If $V_{AB}=4\text{V}$ in the given figure, then the value of internal resistance $x$ of battery having emf $2\text{V}$ will be

• A. $5\Omega$
• B. $10\Omega$
• C. $15\Omega$
• D. $20\Omega$

Answer 1

The correct option is D $20\Omega$

The given circuit can be visualized as a combination of two batteries in parallel.

The emf & internal resistance of batteries are,

$E_1=5\text{V},r_1=10\Omega ,E_2=2\text{V},r_2=x\Omega$

Since, both batteries are in parallel combination with same polarity, so net emf will be

$E_{eq}=\frac{E_1{r}_2+E_2{r}_1}{r_1+r_2}$

$\Rightarrow E_{eq}=\frac{(5\times x)+(2\times 10)}{10+x}=\frac{5x+20}{x+10}\text{V}$

Equivalent internal resistance,

$r_{eq}=\frac{r_1{r}_2}{r_1+r_2}$

$\Rightarrow r_{eq}=\frac{10\times x}{10+x}=\frac{10x}{10+x}\Omega$

The equivalent circuit can be drawn as:


Apply KVL between points $\text{A}$ and $\text{B}$,

$V_A+E_{eq}-i{r}_{eq}=V_B$

since, circuit is open, so current, $i=0$

$\Rightarrow E_{eq}=V_B-V_A$

Given that $V_B-V_A=4\text{V}$

$\Rightarrow \frac{5x+20}{x+10}=4$

$\Rightarrow 40+4x=5x+20$

$\therefore x=20\Omega$

Hence, option $\left(d\right)$ is correct.

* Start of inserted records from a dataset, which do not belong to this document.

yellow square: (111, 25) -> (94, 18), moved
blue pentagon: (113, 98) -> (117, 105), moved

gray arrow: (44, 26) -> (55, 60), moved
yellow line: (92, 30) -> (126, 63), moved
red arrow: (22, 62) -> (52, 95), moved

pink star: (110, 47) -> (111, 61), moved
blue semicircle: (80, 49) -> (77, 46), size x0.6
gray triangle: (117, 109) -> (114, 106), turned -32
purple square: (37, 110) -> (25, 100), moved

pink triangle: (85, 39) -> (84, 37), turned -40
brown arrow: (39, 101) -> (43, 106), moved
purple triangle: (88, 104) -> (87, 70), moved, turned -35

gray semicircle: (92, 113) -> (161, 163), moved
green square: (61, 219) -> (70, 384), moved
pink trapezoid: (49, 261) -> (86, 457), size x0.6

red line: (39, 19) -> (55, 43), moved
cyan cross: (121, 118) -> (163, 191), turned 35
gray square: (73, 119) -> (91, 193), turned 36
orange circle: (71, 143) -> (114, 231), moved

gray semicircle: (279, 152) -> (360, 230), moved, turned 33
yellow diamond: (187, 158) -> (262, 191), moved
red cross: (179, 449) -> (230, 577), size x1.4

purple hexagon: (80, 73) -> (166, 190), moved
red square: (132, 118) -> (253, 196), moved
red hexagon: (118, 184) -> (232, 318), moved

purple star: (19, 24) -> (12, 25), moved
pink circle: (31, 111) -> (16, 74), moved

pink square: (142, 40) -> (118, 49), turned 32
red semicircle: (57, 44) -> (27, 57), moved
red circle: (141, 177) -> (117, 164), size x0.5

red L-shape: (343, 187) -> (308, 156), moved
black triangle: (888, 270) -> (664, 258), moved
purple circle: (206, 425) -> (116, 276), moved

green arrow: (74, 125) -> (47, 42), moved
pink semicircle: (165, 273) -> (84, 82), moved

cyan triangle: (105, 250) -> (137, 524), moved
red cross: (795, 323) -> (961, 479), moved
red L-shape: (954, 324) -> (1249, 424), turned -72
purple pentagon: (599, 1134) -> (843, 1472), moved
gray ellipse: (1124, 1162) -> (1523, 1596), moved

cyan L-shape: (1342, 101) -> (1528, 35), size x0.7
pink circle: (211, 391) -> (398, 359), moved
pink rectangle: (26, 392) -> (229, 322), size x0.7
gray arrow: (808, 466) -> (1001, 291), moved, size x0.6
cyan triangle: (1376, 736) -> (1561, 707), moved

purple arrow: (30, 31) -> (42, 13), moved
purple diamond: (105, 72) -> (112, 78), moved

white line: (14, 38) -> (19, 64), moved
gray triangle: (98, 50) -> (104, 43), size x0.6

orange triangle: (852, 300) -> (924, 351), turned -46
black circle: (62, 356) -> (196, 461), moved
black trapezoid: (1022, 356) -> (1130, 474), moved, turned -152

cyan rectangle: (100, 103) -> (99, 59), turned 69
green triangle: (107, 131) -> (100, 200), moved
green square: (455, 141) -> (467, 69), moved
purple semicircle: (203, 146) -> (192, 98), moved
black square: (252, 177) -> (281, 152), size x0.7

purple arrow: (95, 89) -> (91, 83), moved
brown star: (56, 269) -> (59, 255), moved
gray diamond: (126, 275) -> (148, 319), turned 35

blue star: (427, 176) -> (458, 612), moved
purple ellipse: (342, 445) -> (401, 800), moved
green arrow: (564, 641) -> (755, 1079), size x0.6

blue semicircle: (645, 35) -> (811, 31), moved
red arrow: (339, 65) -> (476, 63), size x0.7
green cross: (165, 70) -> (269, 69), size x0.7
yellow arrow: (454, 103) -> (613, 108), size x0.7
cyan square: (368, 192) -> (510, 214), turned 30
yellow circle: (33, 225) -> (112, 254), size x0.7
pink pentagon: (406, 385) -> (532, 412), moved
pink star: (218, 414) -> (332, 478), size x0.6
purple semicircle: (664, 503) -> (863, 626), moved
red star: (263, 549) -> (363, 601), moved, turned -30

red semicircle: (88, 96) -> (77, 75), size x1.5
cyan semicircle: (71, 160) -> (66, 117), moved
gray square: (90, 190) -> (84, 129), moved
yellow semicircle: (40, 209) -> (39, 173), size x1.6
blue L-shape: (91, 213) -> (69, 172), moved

Why this question ? Tip : If there would across have been a load resistance connected across points $\text{A}$ and $\text{B}$ in the given arrangement, then current would flow in equivalent circuit, hence in that scenario the potential difference across points $\text{A}$ and $\text{B}$ will not be equal to $E_{eq}$ i.e., $V_{AB}\ne E_{eq}$.